Kein anderes Auto, kein Mensch rührte sich in dieser von Gott verlassenen Gegend. Sie war nur ein Kind, und dabei war es ihr so furchtbar elend, dass sie nicht die wunderbaren Farben der Landschaft wahrnehmen konnte. Die für sie so eintönige Landschaft spiegelte alle Farben des Regenbogens. Tiefes Purpur wechselte sich mit veilchenblau und Gold ab.

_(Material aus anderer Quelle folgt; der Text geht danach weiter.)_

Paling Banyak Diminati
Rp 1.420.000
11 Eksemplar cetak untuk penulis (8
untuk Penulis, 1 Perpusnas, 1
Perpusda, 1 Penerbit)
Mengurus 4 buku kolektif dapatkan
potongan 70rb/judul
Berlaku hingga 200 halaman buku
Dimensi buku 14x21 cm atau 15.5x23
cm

Die Dornensträucher am Rand der Straße, formten obskure Gestalten, aber das Olivgrün der Blättchen und das Weiß der Dornen umrandete diese herrlichen Gemälde. Auch waren sie gar nicht allein. Große Tausendfüßler krochen über die verbrannte Erde. Wespen flogen von einem winzigen Blütchen der Akazien zum anderen. Ein Chamäleon verbarg sich langsam hinter den Zweigen eines Dornbusches, als der Wagen hielt, und die Zikaden schwiegen sofort mit ihrer Gezirpe.

Sie waren zu viert, und doch konnte sie sich überhaupt nicht an ihren Bruder erinnern. Er war doch dabei. Waren sie sich schon damals so fremd?